Comment convainquez-vous les gens d’agir ?
Nous avons chaque année bien plus d’idées que nous ne pouvons en réaliser. La participation n’est donc pas un problème pour nous.
Cependant, certains groupes de population sont plus difficiles à atteindre. Nous collaborons avec des partenaires qui peuvent plus facilement entrer en contact avec certaines communautés (organisations de migrants, travailleurs, sans-abri, LGBTQ…). Les personnes sans-abri n’ont pas de groupe qui les représente bien dans nos réunions. Nous avons donc une équipe qui travaille avec elles pour faire entendre leur voix et améliorer l’utilisation de certains espaces qui leur sont destinés, ainsi qu’aux citoyens ayant un logement.
Nous essayons d’impliquer le plus de monde possible. À Vienne, il y a eu une prise de conscience sur les types de personnes incluses dans nos projets. Nous avons dû identifier celles que nous avions du mal à toucher. Par exemple, de nombreux migrants qui n’ont jamais obtenu la nationalité autrichienne ne peuvent pas voter. Il est donc essentiel de faire en sorte que leurs voix soient également entendues.
Comment avez-vous travaillé avec les différents services de la ville (urbanisme, espaces verts, voirie…) ?
Les citoyens qui proposent des idées ne connaissent pas toujours tous les projets et les plans de la ville. Nous avons donc besoin d’informations de la municipalité pour décider si oui ou non nous pouvons accepter ces idées. Un jury composé de membres de l’administration et de citoyens évalue les projets.
Avec des actions rapides et progressives, les citoyens comprennent qu’ils ne sont pas impuissants face à la crise climatique, par exemple. Cela leur donne du pouvoir et leur montre qu’ils peuvent réellement changer les choses à leur échelle.

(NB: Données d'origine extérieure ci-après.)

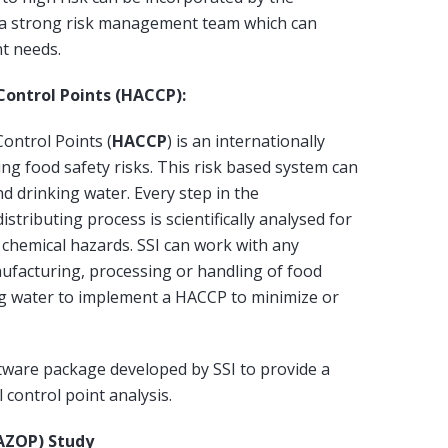
as a strong risk management team which can
nt needs.
 Control Points (HACCP):
Control Points (
HACCP
) is an internationally
ng food safety risks. This risk based system can
nd drinking water. Every step in the
stributing process is scientifically analysed for
d chemical hazards. SSI can work with any
ufacturing, processing or handling of food
ng water to implement a HACCP to minimize or
ware package developed by SSI to provide a
 control point analysis.
AZOP) Study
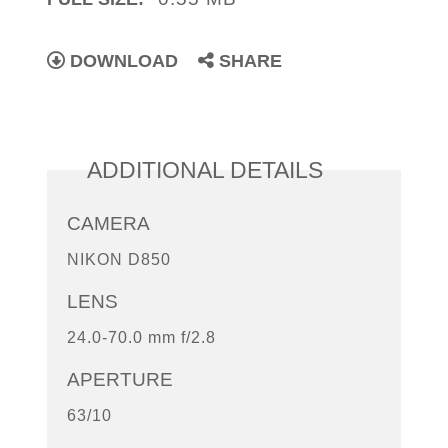
DOWNLOAD
SHARE
ADDITIONAL DETAILS
CAMERA
NIKON D850
LENS
24.0-70.0 mm f/2.8
APERTURE
63/10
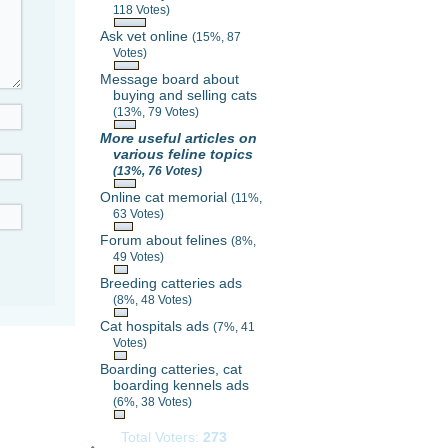
118 Votes)
Ask vet online
(15%, 87
Votes)
Message board about
buying and selling cats
(13%, 79 Votes)
More useful articles on
various feline topics
(13%, 76 Votes)
Online cat memorial
(11%,
63 Votes)
Forum about felines
(8%,
49 Votes)
Breeding catteries ads
(8%, 48 Votes)
Cat hospitals ads
(7%, 41
Votes)
Boarding catteries, cat
boarding kennels ads
(6%, 38 Votes)
Total Voters:
273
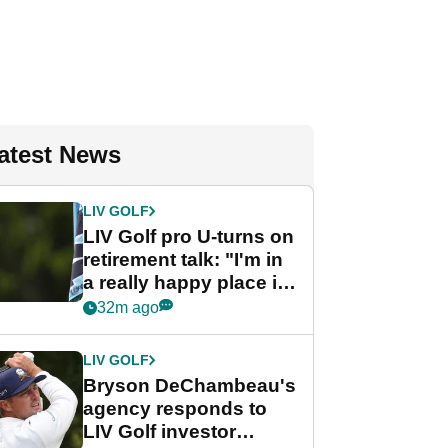
atest News
LIV GOLF
LIV Golf pro U-turns on
retirement talk: "I'm in
a really happy place in
my life"
32m ago
LIV GOLF
Bryson DeChambeau's
agency responds to
LIV Golf investor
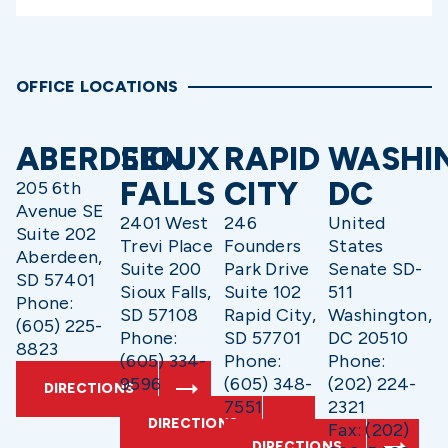
OFFICE LOCATIONS
ABERDEEN
SIOUX
RAPID
WASHI
FALLS
CITY
DC
205 6th
Avenue SE
2401 West
246
United
Suite 202
Trevi Place
Founders
States
Aberdeen,
Suite 200
Park Drive
Senate SD-
SD 57401
Sioux Falls,
Suite 102
511
Phone:
SD 57108
Rapid City,
Washington,
(605) 225-
Phone:
SD 57701
DC 20510
8823
(605) 334-
Phone:
Phone:
9596
(605) 348-
(202) 224-
DIRECTIONS
7551
2321
DIRECTIONS
Fax: (202)
DIRECTIONS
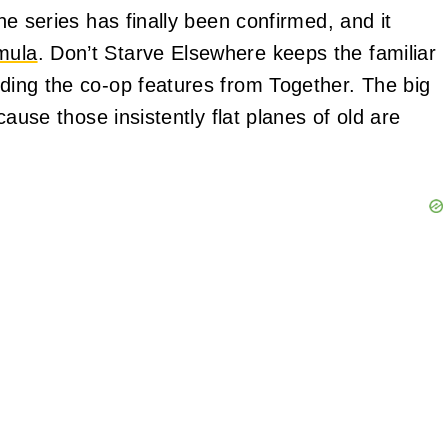
the series has finally been confirmed, and it
mula
. Don’t Starve Elsewhere keeps the familiar
uding the co-op features from Together. The big
ecause those insistently flat planes of old are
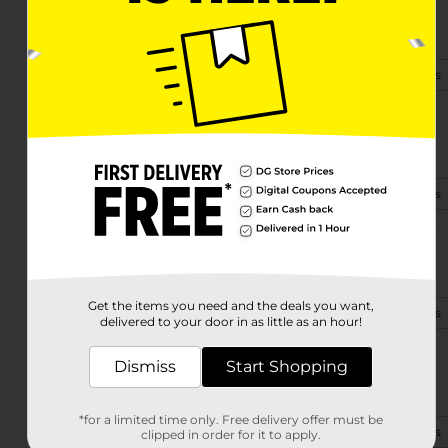
910 Se 44th St
Oklahoma City, OK 73129-5404
(405) 673-3194
View Store Details
4515 S May Ave
Oklahoma City, OK 73119-4601
(405) 446-8425
View Store Details
2820 Sw 104th St
Oklahoma City, OK 73159-7300
Get the items you need and the deals you want,
(405) 446-8630
View Store Details
delivered to your door in as little as an hour!
Dismiss
Start Shopping
3550 N Macarthur
Oklahoma City, OK 73122-1604
*for a limited time only. Free delivery offer must be
(405) 543-1660
View Store Details
clipped in order for it to apply.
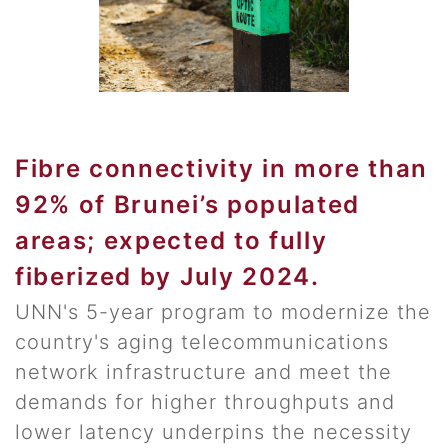
Fibre connectivity in more than
92% of Brunei’s populated
areas; expected to fully
fiberized by July 2024.
UNN's 5-year program to modernize the
country's aging telecommunications
network infrastructure and meet the
demands for higher throughputs and
lower latency underpins the necessity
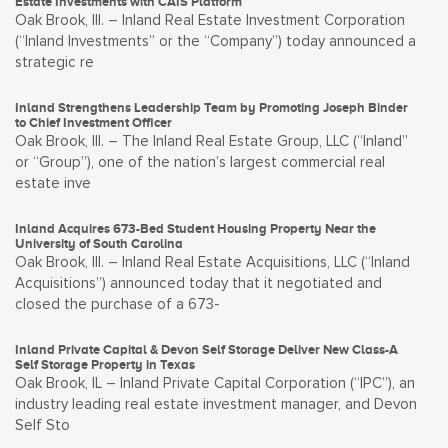
Estate Investments with CAIS Platform
Oak Brook, Ill. – Inland Real Estate Investment Corporation
(“Inland Investments” or the “Company”) today announced a
strategic re
Inland Strengthens Leadership Team by Promoting Joseph Binder
to Chief Investment Officer
Oak Brook, Ill. – The Inland Real Estate Group, LLC (“Inland”
or “Group”), one of the nation’s largest commercial real
estate inve
Inland Acquires 673-Bed Student Housing Property Near the
University of South Carolina
Oak Brook, Ill. – Inland Real Estate Acquisitions, LLC (“Inland
Acquisitions”) announced today that it negotiated and
closed the purchase of a 673-
Inland Private Capital & Devon Self Storage Deliver New Class-A
Self Storage Property in Texas
Oak Brook, IL – Inland Private Capital Corporation (“IPC”), an
industry leading real estate investment manager, and Devon
Self Sto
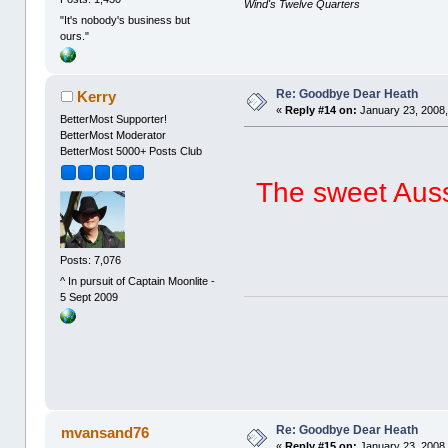
Wind's Twelve Quarters
"It's nobody's business but
ours."
Re: Goodbye Dear Heath
Kerry
«
Reply #14 on:
January 23, 2008,
BetterMost Supporter!
BetterMost Moderator
BetterMost 5000+ Posts Club
The sweet Aussi
Posts: 7,076
^ In pursuit of Captain Moonlite -
5 Sept 2009
Re: Goodbye Dear Heath
mvansand76
«
Reply #15 on:
January 23, 2008,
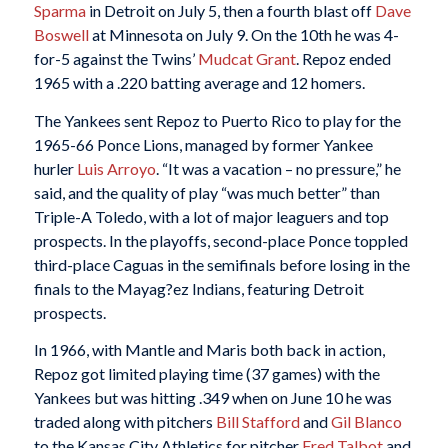
Sparma
in Detroit on July 5, then a fourth blast off
Dave
Boswell
at Minnesota on July 9. On the 10th he was 4-
for-5 against the Twins’
Mudcat Grant
. Repoz ended
1965 with a .220 batting average and 12 homers.
The Yankees sent Repoz to Puerto Rico to play for the
1965-66 Ponce Lions, managed by former Yankee
hurler
Luis Arroyo
. “It was a vacation – no pressure,” he
said, and the quality of play “was much better” than
Triple-A Toledo, with a lot of major leaguers and top
prospects. In the playoffs, second-place Ponce toppled
third-place Caguas in the semifinals before losing in the
finals to the Mayag?ez Indians, featuring Detroit
prospects.
In 1966, with Mantle and Maris both back in action,
Repoz got limited playing time (37 games) with the
Yankees but was hitting .349 when on June 10 he was
traded along with pitchers
Bill Stafford
and
Gil Blanco
to the Kansas City Athletics for pitcher
Fred Talbot
and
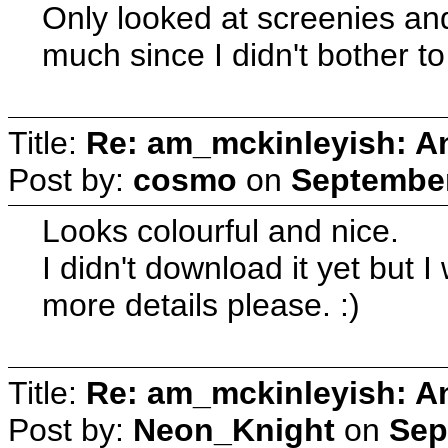
Only looked at screenies and 
much since I didn't bother t
Title:
Re: am_mckinleyish: An
Post by:
cosmo
on
September
Looks colourful and nice.
I didn't download it yet but 
more details please. :)
Title:
Re: am_mckinleyish: An
Post by:
Neon_Knight
on
Sep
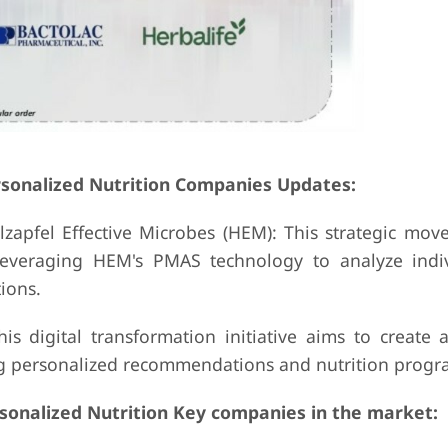
rsonalized Nutrition Companies Updates:
apfel Effective Microbes (HEM): This strategic move
 leveraging HEM's PMAS technology to analyze indi
ions.
is digital transformation initiative aims to create 
ing personalized recommendations and nutrition progr
rsonalized Nutrition Key companies in the market:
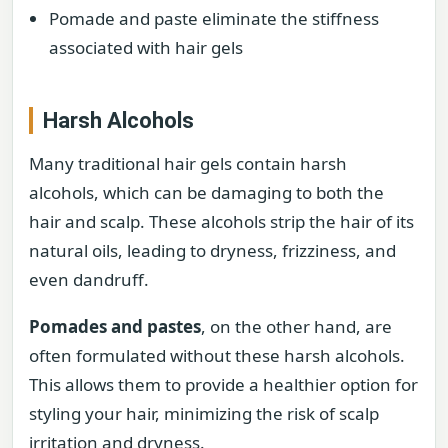
Pomade and paste eliminate the stiffness
associated with hair gels
Harsh Alcohols
Many traditional hair gels contain harsh
alcohols, which can be damaging to both the
hair and scalp. These alcohols strip the hair of its
natural oils, leading to dryness, frizziness, and
even dandruff.
Pomades and pastes
, on the other hand, are
often formulated without these harsh alcohols.
This allows them to provide a healthier option for
styling your hair, minimizing the risk of scalp
irritation and dryness.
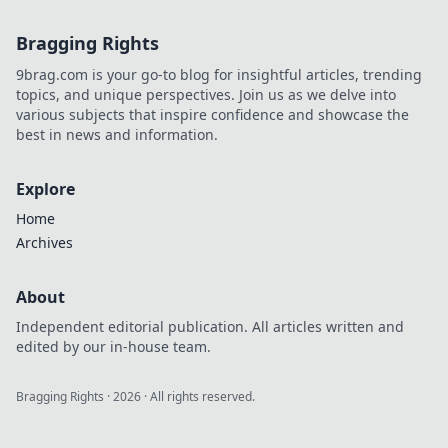
style!
Bragging Rights
9brag.com is your go-to blog for insightful articles, trending
topics, and unique perspectives. Join us as we delve into
various subjects that inspire confidence and showcase the
best in news and information.
Explore
Home
Archives
About
Independent editorial publication. All articles written and
edited by our in-house team.
Bragging Rights
·
2026
· All rights reserved.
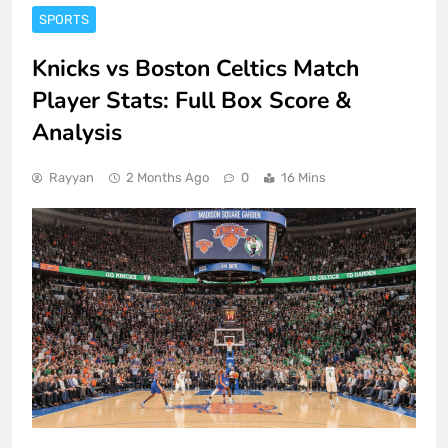
SPORTS
Knicks vs Boston Celtics Match
Player Stats: Full Box Score &
Analysis
Rayyan
2 Months Ago
0
16 Mins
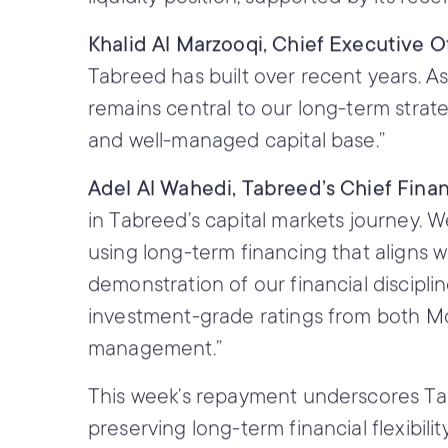
Khalid Al Marzooqi, Chief Executive O
Tabreed has built over recent years. A
remains central to our long-term strat
and well-managed capital base.”
Adel Al Wahedi, Tabreed’s Chief Financ
in Tabreed’s capital markets journey. 
using long-term financing that aligns wit
demonstration of our financial discipli
investment-grade ratings from both Moo
management.”
This week’s repayment underscores Tabree
preserving long-term financial flexibili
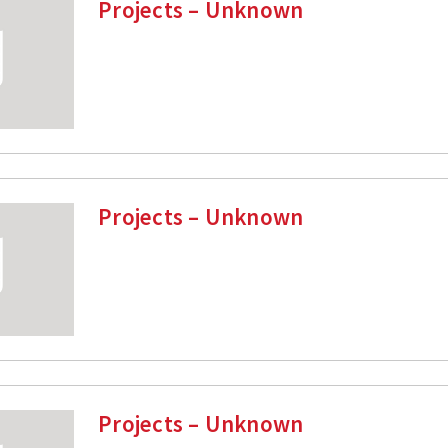
Projects – Unknown
Projects – Unknown
Projects – Unknown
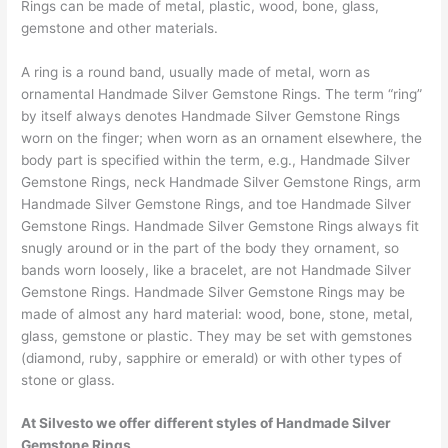
Rings can be made of metal, plastic, wood, bone, glass,
gemstone and other materials.
A ring is a round band, usually made of metal, worn as
ornamental Handmade Silver Gemstone Rings. The term “ring”
by itself always denotes Handmade Silver Gemstone Rings
worn on the finger; when worn as an ornament elsewhere, the
body part is specified within the term, e.g., Handmade Silver
Gemstone Rings, neck Handmade Silver Gemstone Rings, arm
Handmade Silver Gemstone Rings, and toe Handmade Silver
Gemstone Rings. Handmade Silver Gemstone Rings always fit
snugly around or in the part of the body they ornament, so
bands worn loosely, like a bracelet, are not Handmade Silver
Gemstone Rings. Handmade Silver Gemstone Rings may be
made of almost any hard material: wood, bone, stone, metal,
glass, gemstone or plastic. They may be set with gemstones
(diamond, ruby, sapphire or emerald) or with other types of
stone or glass.
At Silvesto we offer different styles of Handmade Silver
Gemstone Rings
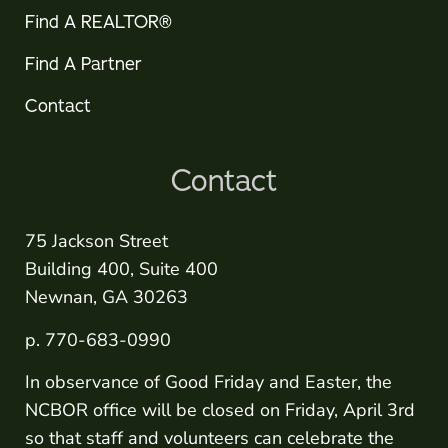
Find A REALTOR®
Find A Partner
Contact
Contact
75 Jackson Street
Building 400, Suite 400
Newnan, GA 30263
p. 770-683-0990
In observance of Good Friday and Easter, the
NCBOR office will be closed on Friday, April 3rd
so that staff and volunteers can celebrate the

De quelle manière l’évolution du programme Grätzloase impacte-t-elle la prise de conscience et de confiance qu’ont les citoyens pour agir localement ?
Pour moi, le résultat essentiel est le fait que les citoyens gagnent en influence sur le développement urbain de Vienne. Ils reprennent confiance en leur possibilité d’impacter, de changer, d’améliorer leurs espaces de vie. C’est un aspect qui ne peut pas être mathématiquement mesuré, mais c’est de loin le plus important. On le constate lors de nos sessions de travail avec les habitants qui participent, lors des inaugurations des nouveaux projets qui voient le jour. Plus le temps passe, plus les projets émergent et plus les citoyens comprennent l’intérêt de s’impliquer dans les décisions politiques de Vienne. Ce sont les petites actions menées qui leur permettent de vraiment se sentir utiles pour la ville.
Quels résultats pouvez-vous communiquer aujourd’hui ?
En 2024, 140 projets ont été développés avec les citoyens. Cette année, nous atteindrons plus ou moins le même nombre.
Concernant les effets des aménagements, prenons l’exemple de la différence entre les nouveaux espaces végétalisés par les citoyens et les parkings encore asphaltés. Nous avons effectué des mesures de température sur un parking classique avec des voitures et sur un parking transformé avec des arbres. Une étude universitaire a montré que le parking classique était 30°C plus chaud que l’espace végétalisé. De plus, en ce qui concerne les abeilles, des étudiants ont démontré que ces petites zones de verdure étaient essentielles pour leur déplacement et leur survie.